» **Task item**
Search the listing for the word "Cookies". Copy every line where it is found.

» **Records for this task**
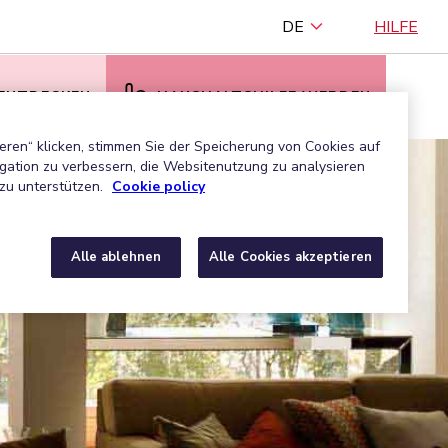
DE
HILFE
 ENTDECKEN
HAUSHALTSHILFE WERDEN
eren“ klicken, stimmen Sie der Speicherung von Cookies auf
gation zu verbessern, die Websitenutzung zu analysieren
zu unterstützen.
Cookie policy
Alle ablehnen
Alle Cookies akzeptieren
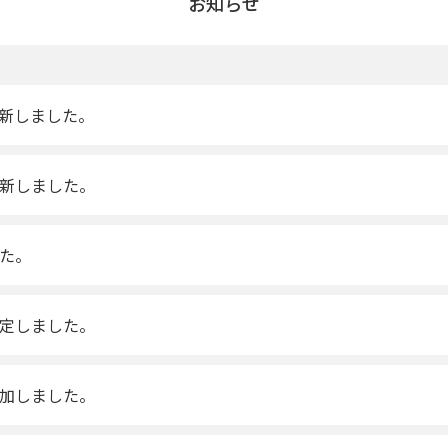
お知らせ
新しました。
新しました。
た。
定しました。
加しました。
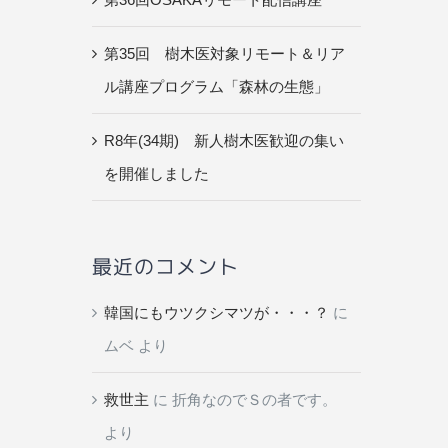
第35回 樹木医対象リモート＆リア
ル講座プログラム「森林の生態」
R8年(34期) 新人樹木医歓迎の集い
を開催しました
最近のコメント
韓国にもウツクシマツが・・・？
に
ムベ
より
救世主
に
折角なのでＳの者です。
より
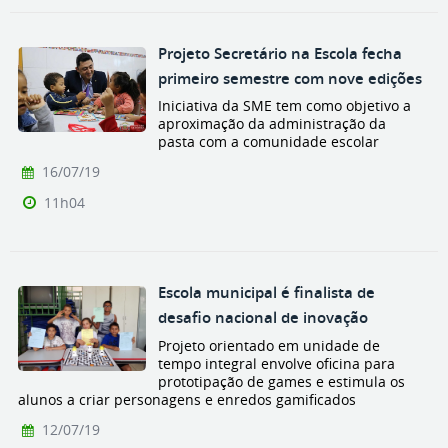
Projeto Secretário na Escola fecha
primeiro semestre com nove edições
Iniciativa da SME tem como objetivo a
aproximação da administração da
pasta com a comunidade escolar
16/07/19
11h04
Escola municipal é finalista de
desafio nacional de inovação
Projeto orientado em unidade de
tempo integral envolve oficina para
prototipação de games e estimula os
alunos a criar personagens e enredos gamificados
12/07/19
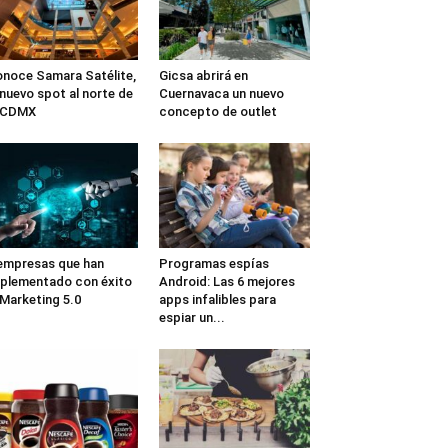
noce Samara Satélite,
Gicsa abrirá en
 nuevo spot al norte de
Cuernavaca un nuevo
a CDMX
concepto de outlet
empresas que han
Programas espías
plementado con éxito
Android: Las 6 mejores
 Marketing 5.0
apps infalibles para
espiar un...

» **Solution to the problem**
eren“ klicken, stimmen Sie der Speicherung von Cookies auf
Alle Cookies akzeptieren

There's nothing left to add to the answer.